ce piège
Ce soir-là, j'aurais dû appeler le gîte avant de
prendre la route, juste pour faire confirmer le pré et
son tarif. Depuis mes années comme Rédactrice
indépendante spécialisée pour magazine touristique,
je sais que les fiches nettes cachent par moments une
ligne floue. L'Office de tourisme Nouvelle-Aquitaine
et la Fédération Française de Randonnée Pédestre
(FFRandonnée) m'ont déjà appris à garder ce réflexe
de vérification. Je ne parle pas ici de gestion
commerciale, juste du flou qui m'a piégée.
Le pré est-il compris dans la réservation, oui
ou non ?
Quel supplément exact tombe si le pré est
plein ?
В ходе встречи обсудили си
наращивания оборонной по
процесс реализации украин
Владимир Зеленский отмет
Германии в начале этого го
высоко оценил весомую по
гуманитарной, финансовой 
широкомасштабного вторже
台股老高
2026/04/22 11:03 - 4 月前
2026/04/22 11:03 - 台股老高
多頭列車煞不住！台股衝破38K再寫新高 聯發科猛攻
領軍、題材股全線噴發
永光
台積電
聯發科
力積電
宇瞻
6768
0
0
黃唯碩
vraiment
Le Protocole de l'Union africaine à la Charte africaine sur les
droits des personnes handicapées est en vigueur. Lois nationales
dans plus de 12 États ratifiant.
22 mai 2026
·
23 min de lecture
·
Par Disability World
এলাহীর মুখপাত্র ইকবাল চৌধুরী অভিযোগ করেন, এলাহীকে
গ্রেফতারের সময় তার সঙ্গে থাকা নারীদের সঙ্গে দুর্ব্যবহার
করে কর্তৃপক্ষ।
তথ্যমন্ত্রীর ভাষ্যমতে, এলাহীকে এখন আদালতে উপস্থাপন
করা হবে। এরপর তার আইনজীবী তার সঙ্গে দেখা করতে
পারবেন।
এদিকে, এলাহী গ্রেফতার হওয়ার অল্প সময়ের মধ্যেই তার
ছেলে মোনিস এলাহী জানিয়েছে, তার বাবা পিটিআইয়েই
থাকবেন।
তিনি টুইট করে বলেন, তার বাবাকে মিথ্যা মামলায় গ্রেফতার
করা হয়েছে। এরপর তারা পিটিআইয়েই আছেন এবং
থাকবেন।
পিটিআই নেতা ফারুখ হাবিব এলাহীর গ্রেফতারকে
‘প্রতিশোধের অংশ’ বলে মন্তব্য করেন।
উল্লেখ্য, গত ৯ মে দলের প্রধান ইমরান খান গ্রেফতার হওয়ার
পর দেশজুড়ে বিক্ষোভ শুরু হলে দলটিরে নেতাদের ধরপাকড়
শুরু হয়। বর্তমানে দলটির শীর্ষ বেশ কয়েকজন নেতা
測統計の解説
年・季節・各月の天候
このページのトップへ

Brief:
Tally the lines in the records above that hold the word "এরপর", and give only that number.

Task response:
2